Конечно, на одну ночь. Он всегда заезжает на одну ночь. Покрутится в доме, позубоскалит, забежит в корчму, опрокинет стаканчик (и чего он к этой браге пристрастился?), переночует и ускачет, улетит, упорхнет, как бабочка-однодневка. Жди теперь еще год, еще два, пока снова не объявится.
Может, и Эзра с дурной вестью приехал?
Хорошо еще, если с той же, что и этот родственник Фейги Шмерл-Ицик, зерноед.
А что, если с другой?
Дурные вести плодятся, как вши.
— Знакомься, отец… Данута.
Что, что? Данута? Что-то он, Эфраим, таких еврейских имен не слыхивал. Хотя теперь все перемешалось. Шмуле-Сендер, например, говорит, что его внучков — детей белого счастливого Берла, зовут в Америке Джордж и Ева.
— Мы вместе с ней танцуем и поем, — говорит Эзра.
Эфраим знает, чем кончаются такие песни и танцы. От них на свет байстрюки рождаются.
Девица кивает головой, перо на шляпке колышется, и теперь оно уже не кажется Эфраиму причудливым цветком, который и на морозе не вянет.
Эфраим боится расспрашивать сына про эту Дануту. Спросишь и, еще не дай бог, услышишь, что в костеле венчались. А ведь ему, этому нечестивцу, этому скомороху, кого только не сватали! Дочь самого рабби Авиэзера! Женился бы и горя не знал, не мотался бы по постоялым дворам да по ярмаркам со всякими Данутами, не пристрастился бы к водке. Не понравилась, видите ли, Нехама. Скучна, вечно с кислой миной… и потом ее уже Гиршу сватали… Ну и что, что сватали? Ну и что, что мина у нее кислая. Зато приданое сладкое.

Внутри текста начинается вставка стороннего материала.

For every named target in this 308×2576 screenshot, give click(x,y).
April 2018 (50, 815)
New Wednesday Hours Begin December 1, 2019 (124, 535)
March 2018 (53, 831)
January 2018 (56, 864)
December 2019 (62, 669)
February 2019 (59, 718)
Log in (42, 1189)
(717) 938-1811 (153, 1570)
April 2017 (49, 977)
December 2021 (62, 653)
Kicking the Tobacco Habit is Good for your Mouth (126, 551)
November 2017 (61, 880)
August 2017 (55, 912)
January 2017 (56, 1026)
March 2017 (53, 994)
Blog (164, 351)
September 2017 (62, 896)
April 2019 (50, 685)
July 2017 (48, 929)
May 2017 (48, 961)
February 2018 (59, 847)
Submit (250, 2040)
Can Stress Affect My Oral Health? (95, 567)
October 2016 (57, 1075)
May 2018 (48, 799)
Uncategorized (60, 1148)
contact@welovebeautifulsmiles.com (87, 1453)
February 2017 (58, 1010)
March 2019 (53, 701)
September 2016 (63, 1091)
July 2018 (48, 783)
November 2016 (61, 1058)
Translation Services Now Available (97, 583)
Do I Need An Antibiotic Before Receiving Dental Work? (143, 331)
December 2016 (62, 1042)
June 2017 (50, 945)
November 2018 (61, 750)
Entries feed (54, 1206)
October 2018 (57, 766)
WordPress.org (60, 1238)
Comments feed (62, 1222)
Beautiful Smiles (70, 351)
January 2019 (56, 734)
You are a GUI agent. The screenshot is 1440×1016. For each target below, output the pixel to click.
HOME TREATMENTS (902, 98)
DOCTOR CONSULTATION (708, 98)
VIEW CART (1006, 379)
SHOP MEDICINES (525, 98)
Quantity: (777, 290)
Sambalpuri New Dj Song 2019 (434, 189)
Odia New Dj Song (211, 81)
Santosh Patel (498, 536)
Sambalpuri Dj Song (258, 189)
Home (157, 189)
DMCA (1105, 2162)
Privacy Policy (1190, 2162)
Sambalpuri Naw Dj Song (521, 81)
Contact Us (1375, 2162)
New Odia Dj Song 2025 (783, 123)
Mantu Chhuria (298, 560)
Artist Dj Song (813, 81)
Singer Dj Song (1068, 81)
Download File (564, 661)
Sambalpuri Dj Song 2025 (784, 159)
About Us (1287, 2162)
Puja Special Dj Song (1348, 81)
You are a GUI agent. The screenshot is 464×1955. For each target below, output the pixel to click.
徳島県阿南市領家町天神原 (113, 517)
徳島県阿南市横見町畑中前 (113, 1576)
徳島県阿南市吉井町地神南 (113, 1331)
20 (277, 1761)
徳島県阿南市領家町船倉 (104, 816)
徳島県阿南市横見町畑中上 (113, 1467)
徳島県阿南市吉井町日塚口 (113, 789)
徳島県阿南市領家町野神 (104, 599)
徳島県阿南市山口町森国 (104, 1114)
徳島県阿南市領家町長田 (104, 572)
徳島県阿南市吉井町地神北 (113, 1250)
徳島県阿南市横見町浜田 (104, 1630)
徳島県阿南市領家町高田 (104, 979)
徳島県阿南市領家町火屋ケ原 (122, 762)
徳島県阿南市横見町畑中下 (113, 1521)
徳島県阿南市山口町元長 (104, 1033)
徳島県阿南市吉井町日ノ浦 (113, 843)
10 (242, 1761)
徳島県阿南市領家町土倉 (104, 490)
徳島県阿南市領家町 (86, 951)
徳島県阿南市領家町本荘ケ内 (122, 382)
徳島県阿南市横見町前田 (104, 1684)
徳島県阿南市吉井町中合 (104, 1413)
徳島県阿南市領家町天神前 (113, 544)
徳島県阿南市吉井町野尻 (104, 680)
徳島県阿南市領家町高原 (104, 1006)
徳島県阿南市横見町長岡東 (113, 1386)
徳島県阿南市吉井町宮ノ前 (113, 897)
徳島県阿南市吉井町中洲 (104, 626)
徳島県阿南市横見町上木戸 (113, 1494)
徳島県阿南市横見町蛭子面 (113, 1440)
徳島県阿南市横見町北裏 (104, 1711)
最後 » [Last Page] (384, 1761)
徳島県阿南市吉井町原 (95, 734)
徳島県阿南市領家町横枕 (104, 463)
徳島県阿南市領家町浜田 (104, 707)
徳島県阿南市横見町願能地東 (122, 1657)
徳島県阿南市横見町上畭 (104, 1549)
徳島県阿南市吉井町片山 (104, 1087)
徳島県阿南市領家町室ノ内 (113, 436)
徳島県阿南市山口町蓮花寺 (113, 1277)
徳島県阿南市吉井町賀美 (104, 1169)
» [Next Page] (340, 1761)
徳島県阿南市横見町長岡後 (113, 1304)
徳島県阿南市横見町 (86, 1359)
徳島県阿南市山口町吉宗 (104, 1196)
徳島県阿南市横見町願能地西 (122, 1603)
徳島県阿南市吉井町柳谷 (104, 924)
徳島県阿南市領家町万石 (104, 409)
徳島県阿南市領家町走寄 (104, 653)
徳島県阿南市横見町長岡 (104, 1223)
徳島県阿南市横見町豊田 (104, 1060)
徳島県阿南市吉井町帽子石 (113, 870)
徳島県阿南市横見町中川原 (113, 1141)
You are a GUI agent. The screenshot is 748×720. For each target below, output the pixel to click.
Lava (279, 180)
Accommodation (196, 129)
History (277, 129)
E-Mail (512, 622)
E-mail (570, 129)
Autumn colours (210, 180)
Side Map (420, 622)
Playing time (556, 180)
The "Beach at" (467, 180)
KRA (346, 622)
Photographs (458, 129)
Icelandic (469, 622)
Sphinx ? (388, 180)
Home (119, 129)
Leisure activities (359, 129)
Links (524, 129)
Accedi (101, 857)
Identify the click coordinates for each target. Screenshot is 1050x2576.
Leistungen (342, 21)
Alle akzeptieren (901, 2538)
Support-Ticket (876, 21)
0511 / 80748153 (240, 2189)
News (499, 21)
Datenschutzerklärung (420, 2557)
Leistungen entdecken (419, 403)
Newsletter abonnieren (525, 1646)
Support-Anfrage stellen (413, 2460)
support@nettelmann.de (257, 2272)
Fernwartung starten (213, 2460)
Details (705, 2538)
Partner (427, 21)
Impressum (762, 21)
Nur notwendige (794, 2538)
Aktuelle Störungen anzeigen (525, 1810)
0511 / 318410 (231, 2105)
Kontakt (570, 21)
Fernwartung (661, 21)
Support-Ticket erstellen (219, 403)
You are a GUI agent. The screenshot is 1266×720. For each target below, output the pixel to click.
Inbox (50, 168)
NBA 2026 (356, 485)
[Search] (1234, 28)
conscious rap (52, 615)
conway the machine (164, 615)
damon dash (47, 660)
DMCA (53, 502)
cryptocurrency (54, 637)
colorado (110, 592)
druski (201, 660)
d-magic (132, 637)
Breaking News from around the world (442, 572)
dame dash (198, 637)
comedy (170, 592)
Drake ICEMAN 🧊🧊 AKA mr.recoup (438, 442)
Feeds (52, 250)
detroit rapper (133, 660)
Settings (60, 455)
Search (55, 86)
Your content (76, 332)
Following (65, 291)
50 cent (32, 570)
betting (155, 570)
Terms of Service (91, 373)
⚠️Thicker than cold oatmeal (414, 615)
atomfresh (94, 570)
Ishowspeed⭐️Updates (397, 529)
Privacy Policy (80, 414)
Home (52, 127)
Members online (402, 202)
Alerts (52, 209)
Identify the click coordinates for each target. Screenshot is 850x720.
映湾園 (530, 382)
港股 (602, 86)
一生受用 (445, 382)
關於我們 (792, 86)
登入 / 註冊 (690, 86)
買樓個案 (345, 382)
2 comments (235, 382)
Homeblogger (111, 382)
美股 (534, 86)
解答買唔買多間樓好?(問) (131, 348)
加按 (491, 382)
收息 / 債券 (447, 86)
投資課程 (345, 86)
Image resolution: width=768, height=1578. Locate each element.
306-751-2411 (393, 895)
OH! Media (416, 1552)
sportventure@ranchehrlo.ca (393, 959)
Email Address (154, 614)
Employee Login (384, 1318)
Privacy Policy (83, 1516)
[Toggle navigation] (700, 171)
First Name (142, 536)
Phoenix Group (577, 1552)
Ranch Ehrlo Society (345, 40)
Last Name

— Я, отец, не могу без любви.
— А без денег можешь?
И то сказать — зачем ему, бродяге, перекати-полю, деньги? Профинтит, растранжирит, прокутит в корчме с какой-нибудь податливой девицей, и снова за свои куплеты, за свои стишки, за свои скабрезные побасенки. Если хорошенько пораскинуть мозгами, то он, Эзра, такой же бедняк, как местечковый нищий Авнер Розенталь, только тот не строит рожи, не кривляется, не поет на площади и получает свое подаяние тихо и без помощи девиц. Конечно, народ слушает Эзру и со смеху помирает, народ в ладоши хлопает, народ охает от удовольствия. Так ведь народ непривередлив, как воробей. Народ всегда трет глаза, но ничего не видит. Уж если тебе так хочется потешать его, то лучше пойди в сваты. Сваты и обуты, и одеты, и крыша у них над головой. А у этих, скоморохов, пересмешников, певцов, что? Голая задница! Прореха на прорехе! И в кого он только такой уродился. Мать Лея была серьезной женщиной, сама не шутила и чужих шуток не любила. Да и он, Эфраим, если и засмеется, то только в самый веселый еврейский праздник пурим. Когда праздник, не грех и посмеяться. Только уж больно редки они, эти веселые еврейские праздники. Столько лет — да что там лет — столетия протекли на земле, а праздников веселых у евреев всего ничего. Потому, наверное, у Эзры такая тяга к чужим праздникам, к чужому веселью.